The coup leader, Abdel Fattah al Burhan, also dismantled the civilian government and the Sovereignty Council, an interim body comprising civilians and generals.

Following widespread protests in 2019, the military ousted Bashir. After a period of political uncertainty, the military and pro-democracy civilian leaders signed a power-sharing agreement in mid-2019, establishing a transitional civilian government.

According to the country’s transitional constitutional charter, which resulted from the power-sharing deal, the RSF has been defined as a regular military force without any authority over detentions and law enforcement tasks.

But as the military tightens up its grip on power, it appears that controlling the RSF, which has long been under the country’s second most powerful general, Mohammed Hamdan “Hemeti” Dagolo, will be a menacing task for anyone.

Even prior to the military coup, the RSF detained people despite having no legal authority under the transitional charter, according to the HRW.

Why was the RSF formed? 

The RSF was established by the Sudanese government during the Darfur conflict, in which Khartoum used some of the country’s Arab tribes organised under Janjaweed militias against rebel groups to suppress the rebellion.

For a long time, Darfur’s sedentary population and nomadic tribes have been at odds over allocating natural resources in the region. When the conflict emerged in the first place, the central Sudanese government appeared to use this dichotomy to mobilize some nomadic tribes against rebel groups.

Under Sudan’s National Intelligence and Security Service (NISS), Janjaweed militias were turned into the RSF to fight armed rebellion in Darfur and other provinces like South Kordofan and the Blue Nile.

During military operations, the RSF have operated under the Sudanese military.
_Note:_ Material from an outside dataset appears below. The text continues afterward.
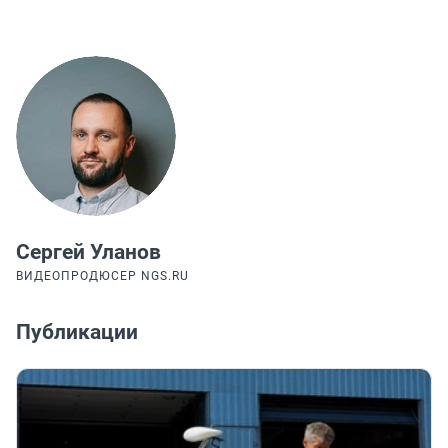
Сергей Уланов
ВИДЕОПРОДЮСЕР NGS.RU
Публикации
The group’s commander Hemeti, a Chadian Arab, who settled in the Darfur region in his teenage years, was a Janjaweed militia leader, a vital force in forming the RSF. HRW has accused Hemeti of committing various war crimes.

While the initial purpose for creating the RSF was to develop a military instrument against Darfur rebels, later on, the paramilitary group has been used in the crackdowns against protests and other rebel activities across Sudan.